Page images and extracted text
────────────────

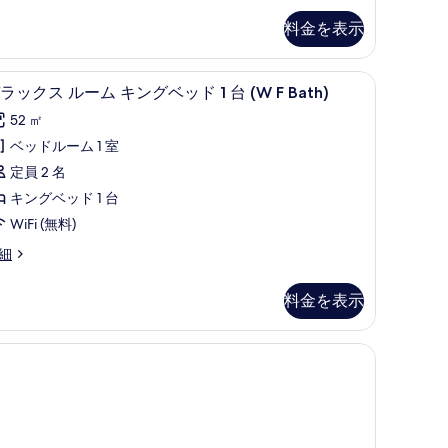
th)
ス
す
料金を表示
イ
べ
ー
て
セーフティボックス (室内)
高級寝具、羽毛の掛け布団、ミニバー、セーフテ
デ
5
ラックス ルーム キングベッド 1 台 (W F Bath)
ト
の
ラ
キ
52 ㎡
写
ッ
ン
ベッドルーム 1 室
真
ク
グ
定員 2 名
を
ス
ベ
キングベッド 1 台
表
ル
ッ
WiFi (無料)
示
ー
ド
細
す
ム
る
キ
台
料金を表示
ン
の
グ
内)
セーフティボックス (室内)
す
ベ
べ
ッ
て
ド
の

────────────────

PROBLEM REQUIREMENTS — Except for the pictures, copy every line of the records above exactly.

TASK OUTPUT —
th)
ス
す
料金を表示
イ
べ
ー
て
セーフティボックス (室内)
高級寝具、羽毛の掛け布団、ミニバー、セーフテ
デ
5
ラックス ルーム キングベッド 1 台 (W F Bath)
ト
の
ラ
キ
52 ㎡
写
ッ
ン
ベッドルーム 1 室
真
ク
グ
定員 2 名
を
ス
ベ
キングベッド 1 台
表
ル
ッ
WiFi (無料)
示
ー
ド
細
す
ム
る
キ
台
料金を表示
ン
の
グ
内)
セーフティボックス (室内)
す
ベ
べ
ッ
て
ド
の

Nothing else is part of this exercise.